Jetzt haben wir Wolfenstein verboten, South Park beschnitten und Manhunt zum Teufel gejagt. Und dennoch begegnen uns Gewalt und Rassismus wieder und wieder. Wollen die Jugendlichen es einfach nicht kapieren? Sind die so dumm oder sehen die nur so aus? Was muss man denn noch alles verbieten, bevor hier mal einer zur Besinnung kommt?!

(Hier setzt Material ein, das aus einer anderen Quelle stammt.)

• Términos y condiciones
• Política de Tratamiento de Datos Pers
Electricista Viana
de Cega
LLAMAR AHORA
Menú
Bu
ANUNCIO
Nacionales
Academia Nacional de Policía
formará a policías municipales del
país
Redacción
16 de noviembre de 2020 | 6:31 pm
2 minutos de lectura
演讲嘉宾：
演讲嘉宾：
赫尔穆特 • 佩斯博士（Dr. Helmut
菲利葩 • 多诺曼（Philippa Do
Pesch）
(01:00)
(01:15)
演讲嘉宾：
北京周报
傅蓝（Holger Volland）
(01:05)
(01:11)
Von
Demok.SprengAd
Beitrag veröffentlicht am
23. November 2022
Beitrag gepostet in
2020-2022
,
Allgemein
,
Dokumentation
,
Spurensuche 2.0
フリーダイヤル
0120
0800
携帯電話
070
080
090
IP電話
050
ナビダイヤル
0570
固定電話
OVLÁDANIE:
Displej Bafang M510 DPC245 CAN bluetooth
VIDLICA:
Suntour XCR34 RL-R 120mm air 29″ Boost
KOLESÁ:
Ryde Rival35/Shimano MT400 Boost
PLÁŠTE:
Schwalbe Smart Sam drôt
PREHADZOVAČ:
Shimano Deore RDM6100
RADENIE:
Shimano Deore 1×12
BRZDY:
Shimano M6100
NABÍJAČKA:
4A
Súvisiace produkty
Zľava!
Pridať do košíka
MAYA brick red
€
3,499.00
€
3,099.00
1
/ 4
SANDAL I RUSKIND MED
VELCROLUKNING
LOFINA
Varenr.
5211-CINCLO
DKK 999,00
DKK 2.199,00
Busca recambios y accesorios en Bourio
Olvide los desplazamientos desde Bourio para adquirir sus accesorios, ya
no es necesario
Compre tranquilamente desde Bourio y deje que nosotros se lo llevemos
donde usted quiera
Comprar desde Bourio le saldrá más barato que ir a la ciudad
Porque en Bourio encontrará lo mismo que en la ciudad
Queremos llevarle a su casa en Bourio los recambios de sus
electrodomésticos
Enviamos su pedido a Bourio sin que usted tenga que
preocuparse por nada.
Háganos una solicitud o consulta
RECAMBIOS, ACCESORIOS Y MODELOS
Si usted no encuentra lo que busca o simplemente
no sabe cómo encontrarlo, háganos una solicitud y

Uns sind die daueraktuellen Konflikte zwischen Gaming Community und Jugendschutzinstanzen nicht entgangen. Dabei wird das Thema oft sehr oberflächlich und eindimensional behandelt. Jede Seite beharrt auf ihren Argumenten und wird vor lauter Überzeugung ganz blind für die Anliegen der anderen. In der siebten Ausgabe unseres Podcasts plaudern wir freimütig über unsere Erfahrungen mit indizierten oder umstrittenen Titeln, sinnieren über die Auswirkungen von Mediengewalt, erläutern detailliert das Prüfungsverfahren der BPjM und sprechen darüber hinaus noch mit Petra Meier, der stellvertretenden Vorsitzenden eben jener Bundesprüfstelle. Und das alles erstmals in Stereo! Such sound! Wow! Much amaze!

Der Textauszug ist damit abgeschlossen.